There is no absolute answer. It depends on the specifics of each situation. If treatment involves antibiotics there will be milk loss. This may mean several days milk production down the drain plus a reduction in yield for that lactation. Many clinicals occur during peak lactation, so milk loss is maximized. If it involves a good cow producing 100 pounds/day or more, losses quickly become significant. In addition there is the treatment cost itself. Literature estimates indicate that a case of clinical mastitis may result in costs in excess of $100/episode with the greatest percentage attributable to discarded milk and lost production, but each case is a bit different.
How Do You Prevent It?
It’s tough to eliminate but management must do everything possible to minimize the occurrence rate. Effective dry cow management is key, knowing that this is a critical period. Clean dry-cow housing and calving areas are critical. Vaccinating cows with a coliform vaccine is a relatively new tool that helps reduce the severity of problems. Dry cow diets need to provide adequate selenium and vitamin E, both of which function to strengthen the infection defense systems of the cow.
Body condition scoring is helpful in assuring cattle are not too fat or thin. Fat cows often have difficulty transitioning to lactation and can suffer from fatty livers and downer cow problems. Early lactation cows may not be able to handle the transition period when they have to use body condition to supplement dietary energy intakes and may suffer ketosis.
Each of these factors can pre-dispose cows to other health problems including clinical mastitis.
Evaluate the contagious mastitis profile in the herd. If it is minimal most mastitis problems are likely to be associated with environmental bacteria and clinical cases. Determine if there is a pattern to the occurrence of clinical cases.
Evaluate pre-milking udder prep procedures. Milking clean dry teats is one of the most effective ways of preventing environmental mastitis and everyone periodically has to be reminded of this. Dirty teats, wet teats and long udder hair all contribute to potential clinical problems due to an increased presence of environmental bacteria.
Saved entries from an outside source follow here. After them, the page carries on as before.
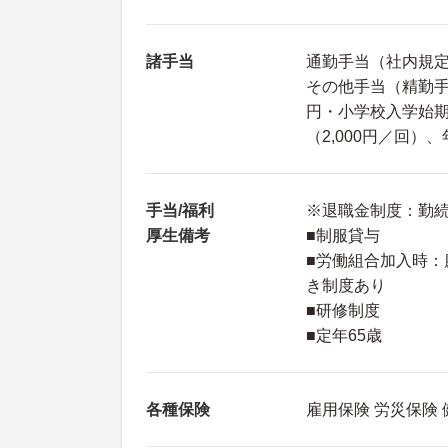
諸手当
通勤手当（社内規
その他手当（精勤手当
円・小学校入学始期ま
（2,000円／回）
手当/福利
※退職金制度：勤続
厚生備考
■制服貸与
■労働組合加入時
き制度あり
■研修制度
■定年65歳
各種保険
雇用保険 労災保険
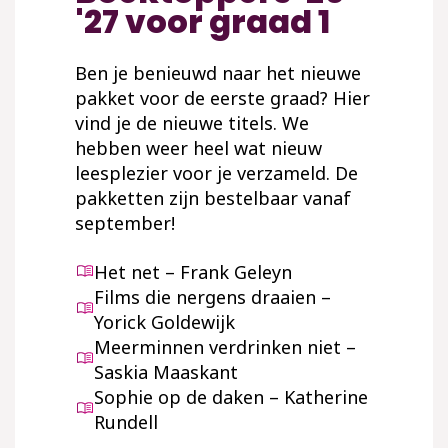
'27 voor graad 1
Ben je benieuwd naar het nieuwe
pakket voor de eerste graad? Hier
vind je de nieuwe titels. We
hebben weer heel wat nieuw
leesplezier voor je verzameld. De
pakketten zijn bestelbaar vanaf
september!
Het net – Frank Geleyn
Films die nergens draaien –
Yorick Goldewijk
Meerminnen verdrinken niet –
Saskia Maaskant
Sophie op de daken – Katherine
Rundell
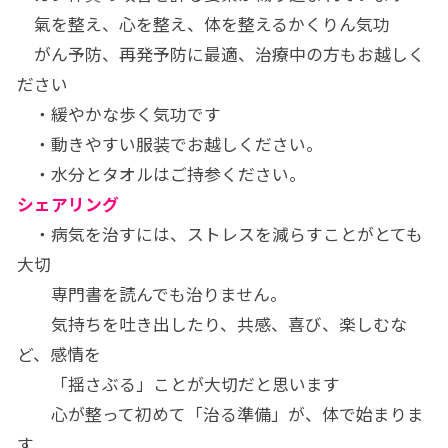
氣を整え、心を整え、体を整えるかくりん気功
がん予防、再発予防に最適、治療中の方もお越しく
ださい
・緩やかな歩く気功です
・動きやすい服装でお越しください。
・水分とタオルはご持参ください。
シェアリング
・病気を治すには、ストレスを減らすことがとても
大切
専門書を読んでも治りません。
気持ちを吐き出したり、共感、喜び、楽しむな
ど、感情を
「揺さぶる」ことが大切だと思います
心が整って初めて「治る準備」が、体で始まりま
す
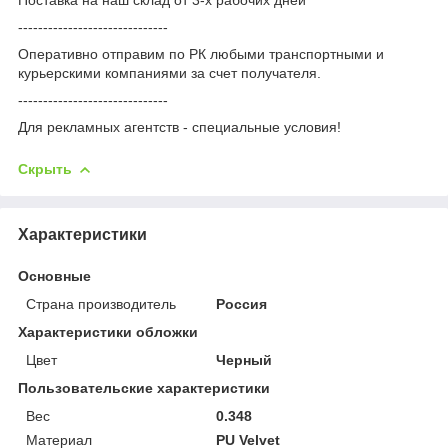
------------------------------
Оперативно отправим по РК любыми транспортными и
курьерскими компаниями за счет получателя.
------------------------------
Для рекламных агентств - специальные условия!
Скрыть
Характеристики
Основные
Страна производитель
Россия
Характеристики обложки
Цвет
Черный
Пользовательские характеристики
Вес
0.348
Материал
PU Velvet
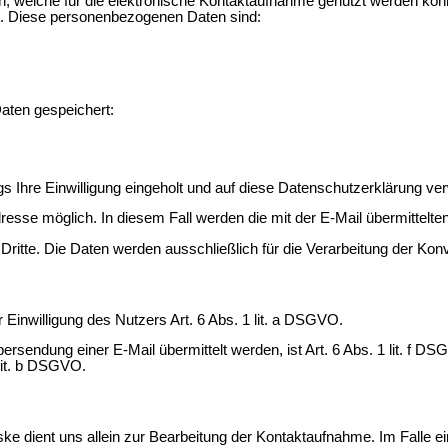
n, welche für die elektronische Kontaktaufnahme genutzt werden könn
t. Diese personenbezogenen Daten sind:
aten gespeichert:
 Ihre Einwilligung eingeholt und auf diese Datenschutzerklärung ve
-Adresse möglich. In diesem Fall werden die mit der E-Mail übermitte
itte. Die Daten werden ausschließlich für die Verarbeitung der Kon
r Einwilligung des Nutzers Art. 6 Abs. 1 lit. a DSGVO.
ersendung einer E-Mail übermittelt werden, ist Art. 6 Abs. 1 lit. f D
 lit. b DSGVO.
dient uns allein zur Bearbeitung der Kontaktaufnahme. Im Falle ein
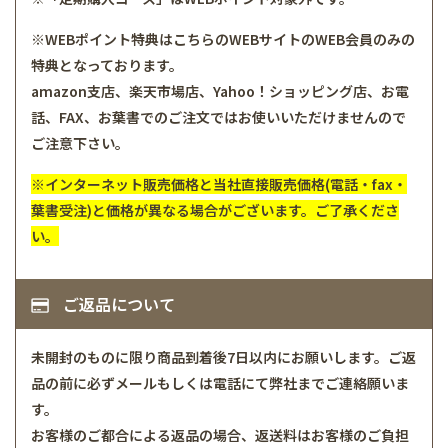
※WEBポイント特典はこちらのWEBサイトのWEB会員のみの
特典となっております。
amazon支店、楽天市場店、Yahoo！ショッピング店、お電
話、FAX、お葉書でのご注文ではお使いいただけませんので
ご注意下さい。
※インターネット販売価格と当社直接販売価格(電話・fax・
葉書受注)と価格が異なる場合がございます。ご了承くださ
い。
ご返品について
未開封のものに限り商品到着後7日以内にお願いします。ご返
品の前に必ずメールもしくは電話にて弊社までご連絡願いま
す。
お客様のご都合による返品の場合、返送料はお客様のご負担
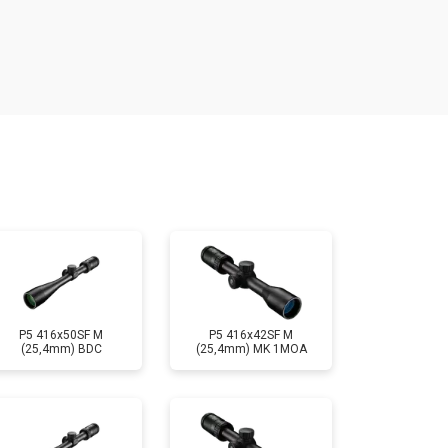
т 2000 ₽
Заказать
т 3000 ₽
Заказать
т 7000 ₽
Заказать
т 3000 ₽
Заказать
P5 416x50SF M
P5 416x42SF M
(25,4mm) BDC
(25,4mm) MK 1MOA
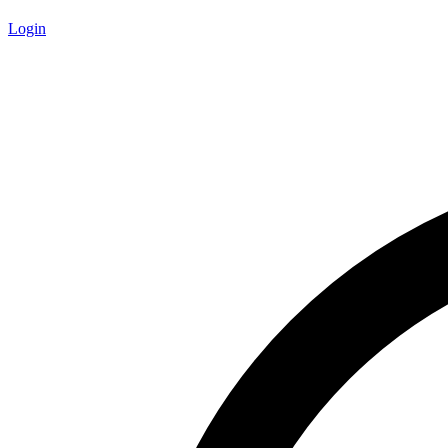
Login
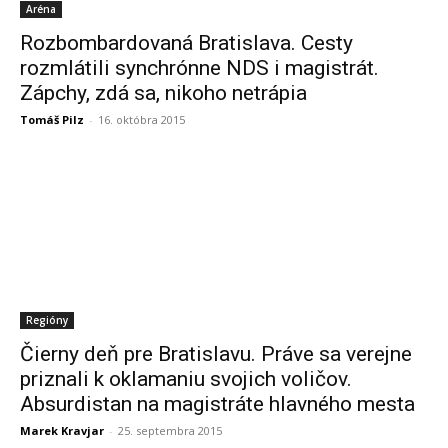
Aréna
Rozbombardovaná Bratislava. Cesty
rozmlátili synchrónne NDS i magistrát.
Zápchy, zdá sa, nikoho netrápia
Tomáš Pilz
-
16. októbra 2015
Regióny
Čierny deň pre Bratislavu. Práve sa verejne
priznali k oklamaniu svojich voličov.
Absurdistan na magistráte hlavného mesta
Marek Kravjar
-
25. septembra 2015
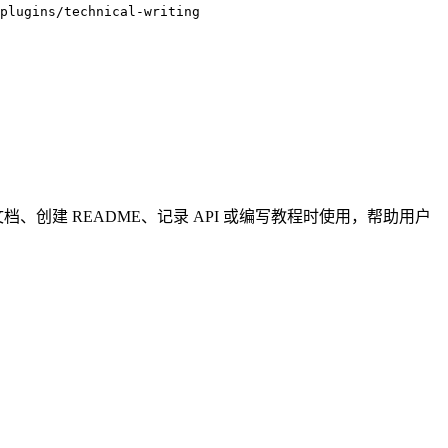
plugins/technical-writing
档、创建 README、记录 API 或编写教程时使用，帮助用户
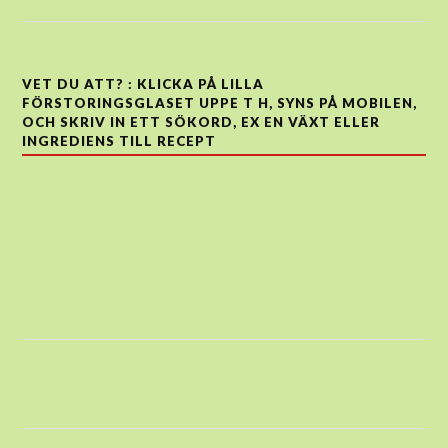
VET DU ATT? : KLICKA PÅ LILLA
FÖRSTORINGSGLASET UPPE T H, SYNS PÅ MOBILEN,
OCH SKRIV IN ETT SÖKORD, EX EN VÄXT ELLER
INGREDIENS TILL RECEPT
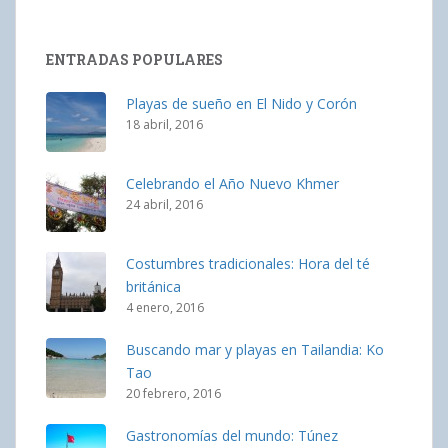
ENTRADAS POPULARES
Playas de sueño en El Nido y Corón
18 abril, 2016
Celebrando el Año Nuevo Khmer
24 abril, 2016
Costumbres tradicionales: Hora del té
británica
4 enero, 2016
Buscando mar y playas en Tailandia: Ko
Tao
20 febrero, 2016
Gastronomías del mundo: Túnez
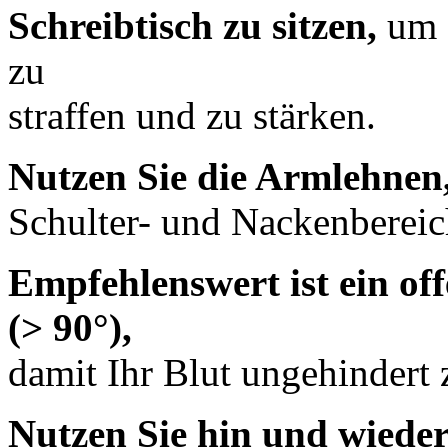
Schreibtisch zu sitzen,
um I
zu
straffen und zu stärken.
Nutzen Sie die Armlehnen
Schulter- und Nackenbereich
Empfehlenswert ist ein of
(> 90°),
damit Ihr Blut ungehindert 
Nutzen Sie hin und wieder 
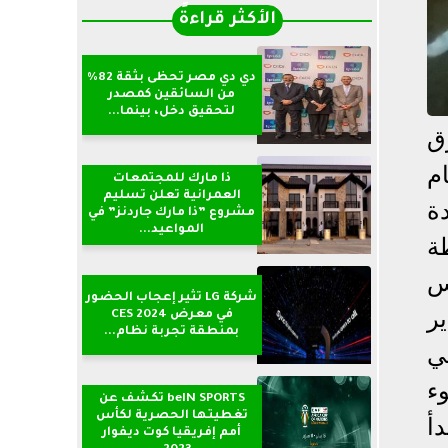
الأكثر قراءةً
دي دي مصر تحظى بثقة 82%
من السائقين كمصدر
لتحقيق دخل، بينما...
ق
م
ذا مارك للمجتمعات
العمرانية تعلن تسليم
دة
مشروع ”ذا مارك جاردنز” في
المواعيد...
ة
س
شركة LG تثير إعجاب الحضور
ر
في معرض CES 2024
بمنطقة تجربة نظام...
ي
وء
beIN SPORTS تكشف عن
تغطيتها الحصرية لكأس
أ
أمم إفريقيا كوت ديفوار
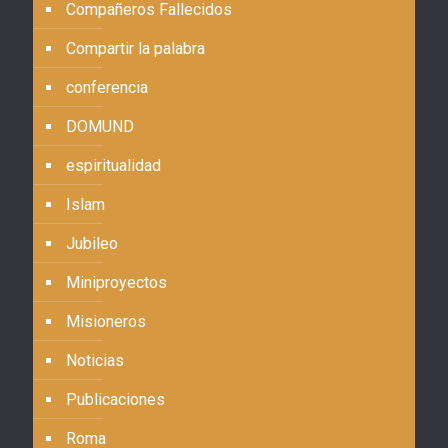
Compañeros Fallecidos
Compartir la palabra
conferencia
DOMUND
espiritualidad
Islam
Jubileo
Miniproyectos
Misioneros
Noticias
Publicaciones
Roma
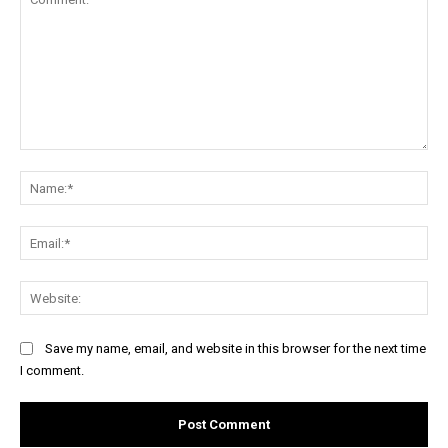
Comment:
Na
Ema
Web
Save my name, email, and website in this browser for the next time
I comment.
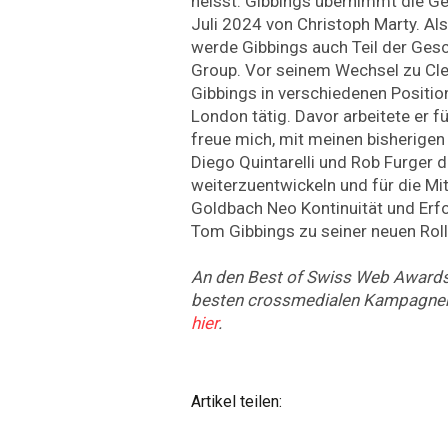
heisst. Gibbings übernimmt die G
Juli 2024 von Christoph Marty. A
werde Gibbings auch Teil der Ges
Group. Vor seinem Wechsel zu Cl
Gibbings in verschiedenen Position
London tätig. Davor arbeitete er f
freue mich, mit meinen bisherige
Diego Quintarelli und Rob Furger 
weiterzuentwickeln und für die Mi
Goldbach Neo Kontinuität und Erfol
Tom Gibbings zu seiner neuen Roll
An den Best of Swiss Web Awards
besten crossmedialen Kampagne
hier
.
Artikel teilen:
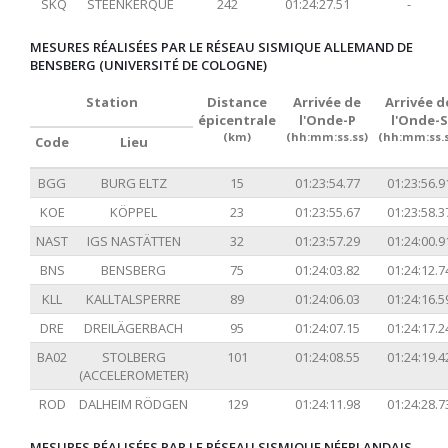
SKQ
STEENKERQUE
242
01:24:27.51
-
MESURES RÉALISÉES PAR LE RÉSEAU SISMIQUE ALLEMAND DE
BENSBERG (UNIVERSITÉ DE COLOGNE)
Station
Distance
Arrivée de
Arrivée d
épicentrale
l'Onde-P
l'Onde-S
(km)
(hh:mm:ss.ss)
(hh:mm:ss.s
Code
Lieu
BGG
BURG ELTZ
15
01:23:54.77
01:23:56.9
KOE
KÖPPEL
23
01:23:55.67
01:23:58.3
NAST
IGS NASTÄTTEN
32
01:23:57.29
01:24:00.9
BNS
BENSBERG
75
01:24:03.82
01:24:12.7
KLL
KALLTALSPERRE
89
01:24:06.03
01:24:16.5
DRE
DREILÄGERBACH
95
01:24:07.15
01:24:17.2
BA02
STOLBERG
101
01:24:08.55
01:24:19.4
(ACCELEROMETER)
ROD
DALHEIM RÖDGEN
129
01:24:11.98
01:24:28.7
MESURES RÉALISÉES PAR LE RÉSEAU SISMIQUE NÉERLANDAIS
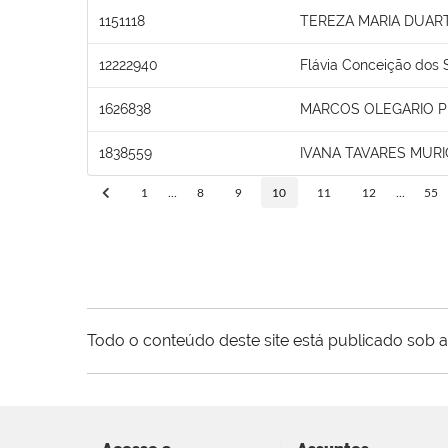
1151118
TEREZA MARIA DUAR
12222940
Flávia Conceição dos 
1626838
MARCOS OLEGARIO 
1838559
IVANA TAVARES MURI
1
...
8
9
10
11
12
...
55
Todo o conteúdo deste site está publicado sob a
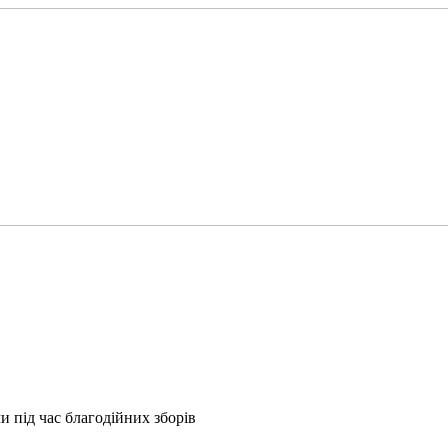
 під час благодійних зборів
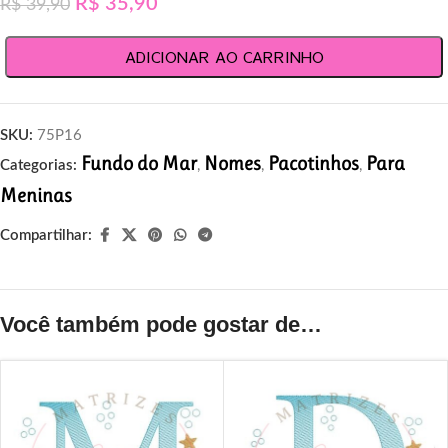
R$
35,90
R$
39,90
ADICIONAR AO CARRINHO
SKU:
75P16
Fundo do Mar
Nomes
Pacotinhos
Para
Categorias:
,
,
,
Meninas
Compartilhar:
Você também pode gostar de…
Prepare for seasonal problems. Coliforms and environmental Streps thrive in bedding and where manure buildups occur. Under warm, moist conditions numbers can dramatically increase exposing teat ends to very high bacteria concentrations. Such conditions are common during spring through late summer in most areas. Maintenance of stall conditions during these periods is critical to minimize problems but it is not only stalls. Each of these conditions causes increased exposure to high levels of environmental bacteria even under conditions that would appear ideal.
Heat can add to problems and force cattle to congregate in shady areas seeking relief. The end result may be buildup of very high levels of bacteria in places that are not normally a concern. These include areas under corral shades, shade trees and similar locations. These situations have to be properly managed to limit problems.
Clinical mastitis is no fun and can be the cause of serious infections and milk loss. Understanding potential causes and proactively taking action to minimize them will help limit the problem.